Scientists are studying the peregrine falcon to come up with ideas to design new wings and control surfaces.

BAE Systems infographic on how inspiration from falcon feathers could influence aricraft designs of the future

BAE Systems infographic on how inspiration from falcon feathers could influence aricraft designs of the future

One idea is for ‘sensory feathers’ - 3D-printed polymer ‘hair’ filaments which would act like sensors on the body of an aircraft, providing an early warning system if it began to stall.

The peregrine – which can hit speeds of 200mph as it dives on prey – uses sensitive feathers on the rear of its wings to warn it if its angle of attack is too steep.

Similarly, the filaments on a jet can feed back to the computer adjusting the angles to keep the aircraft in the air at extreme conditions.

More densely packed polymer filaments may also be capable of changing the airflow very close to the surface of the aircraft which could reduce drag.

Typhoon display aircraft

Typhoon display aircraft

Another skill the peregrine has is being able to stabilise itself by ruffling its feathers after a dive or when coming in to land.

Some feathers on the upper surface of their wings rise upwards to maintain lift.

Aircraft too could use this by having small flaps which could let it fly at lower speeds and so have a shorter landing distance or to be more agile.

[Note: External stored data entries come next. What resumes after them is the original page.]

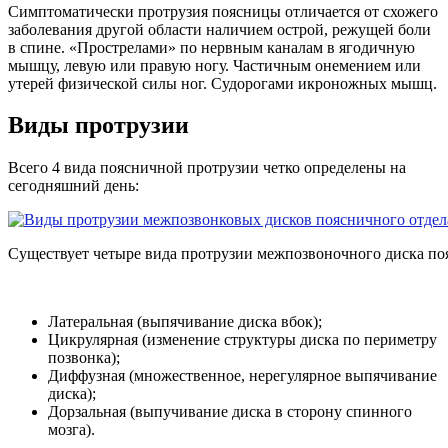
Симптоматически протрузия поясницы отличается от схожего
заболевания другой области наличием острой, режущей боли
в спине. «Прострелами» по нервным каналам в ягодичную
мышцу, левую или правую ногу. Частичным онемением или
утерей физической силы ног. Судорогами икроножных мышц.
Виды протрузии
Всего 4 вида поясничной протрузии четко определены на
сегодняшний день:
Существует четыре вида протрузии межпозвоночного диска по
Латеральная (выпячивание диска вбок);
Цикрулярная (изменение структуры диска по периметру
позвонка);
Диффузная (множественное, нерегулярное выпячивание
диска);
Дорзальная (выпучивание диска в сторону спинного
мозга).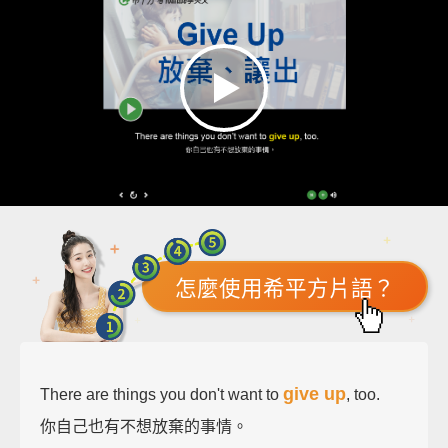
怎麼使用希平方片語？
give up
There are things you don't want to
, too.
你自己也有不想放棄的事情。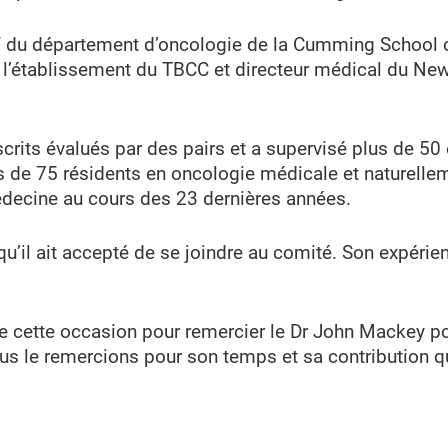
f du département d’oncologie de la Cumming School o
e l’établissement du TBCC et directeur médical du Ne
crits évalués par des pairs et a supervisé plus de 50
s de 75 résidents en oncologie médicale et naturell
decine au cours des 23 dernières années.
qu’il ait accepté de se joindre au comité. Son expérie
 de cette occasion pour remercier le Dr John Mackey 
 le remercions pour son temps et sa contribution qu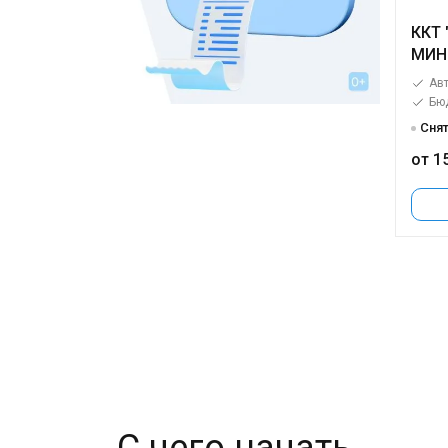
ККТ
МИН
Авт
Бю
Снят
от 1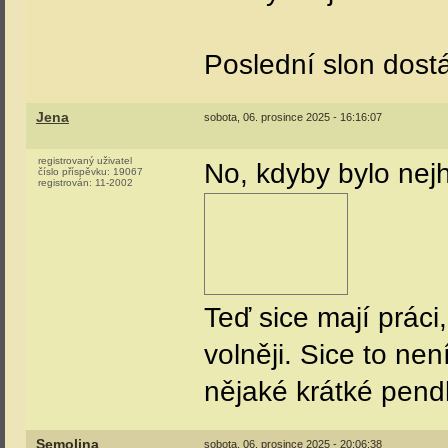
Poslední slon dostá
Jena
sobota, 06. prosince 2025 - 16:16:07
registrovaný uživatel
No, kdyby bylo nejhů
číslo příspěvku:
19067
registrován:
11-2002
Teď sice mají práci
volněji. Sice to nen
nějaké krátké pendl
Semolina
sobota, 06. prosince 2025 - 20:06:38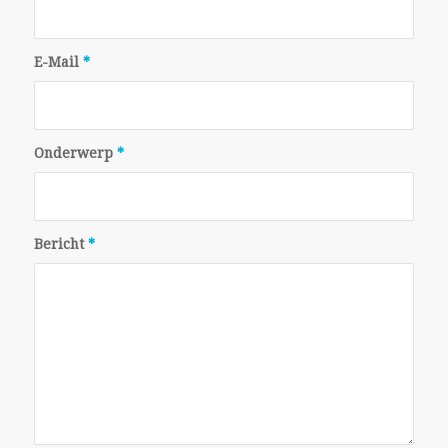
E-Mail
*
Onderwerp
*
Bericht
*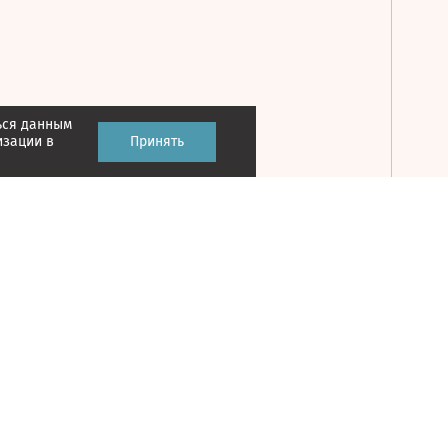
ься данным
Принять
изации в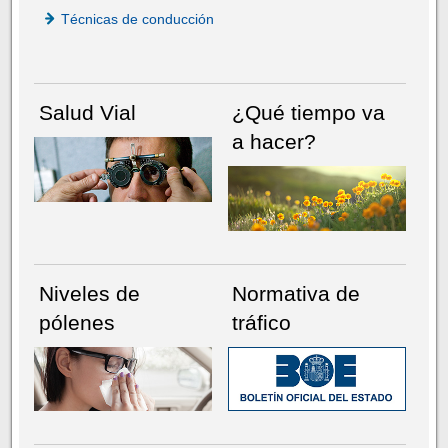
Técnicas de conducción
Salud Vial
¿Qué tiempo va
a hacer?
Niveles de
Normativa de
pólenes
tráfico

The added safety margin gained using these could allow future aircraft to be more compact or carry more fuel.

And the flaps could also potentially lower aircraft noise.

Professor Christoph Bruecker from London City University’s Aeronautical Engineering department is part of the five-year project looking at learning from nature.

He said: “The peregrine falcon is the world’s fastest bird, able to dive for prey at incredibly steep angles and high velocities.

“The research work has been truly fascinating and I am sure it will deliver some real innovation and benefits.”

Professor Clyde Warsop, of BAE Systems, added: “Bio-inspiration is not a new concept; many technologies that we use every day are increasingly inspired by nature.”